• [Exercise goal]: Leave the pictures out and restate every line below exactly.

• [Task material]:

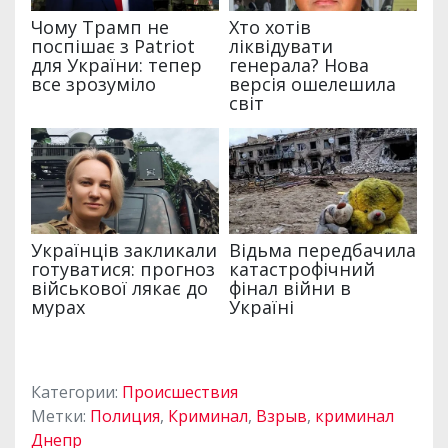
Категории:
Происшествия
Метки:
Полиция
,
Криминал
,
Взрыв
,
криминал
Днепр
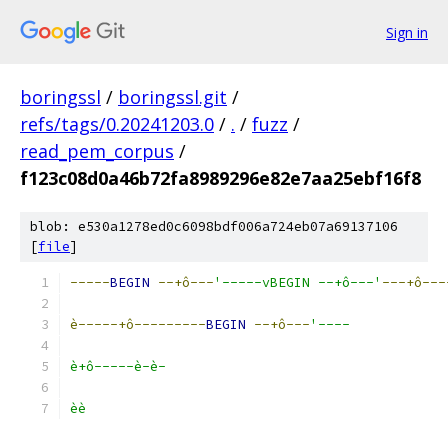
Sign in
boringssl
/
boringssl.git
/
refs/tags/0.20241203.0
/
.
/
fuzz
/
read_pem_corpus
/
f123c08d0a46b72fa8989296e82e7aa25ebf16f8
blob: e530a1278ed0c6098bdf006a724eb07a69137106
[
file
]
-----
BEGIN
--+ô---
'-----vBEGIN --+ô---'
---+ô---
è-----+ô---------
BEGIN
--+ô---
'----
è+ô-----è-è-
èè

• [Output below]:
Категории:
Происшествия
Метки:
Полиция
,
Криминал
,
Взрыв
,
криминал
Днепр
Sign in
boringssl
/
boringssl.git
/
refs/tags/0.20241203.0
/
.
/
fuzz
/
read_pem_corpus
/
f123c08d0a46b72fa8989296e82e7aa25ebf16f8
blob: e530a1278ed0c6098bdf006a724eb07a69137106
[
file
]
-----
BEGIN
--+ô---
'-----vBEGIN --+ô---'
---+ô---
è-----+ô---------
BEGIN
--+ô---
'----
è+ô-----è-è-
èè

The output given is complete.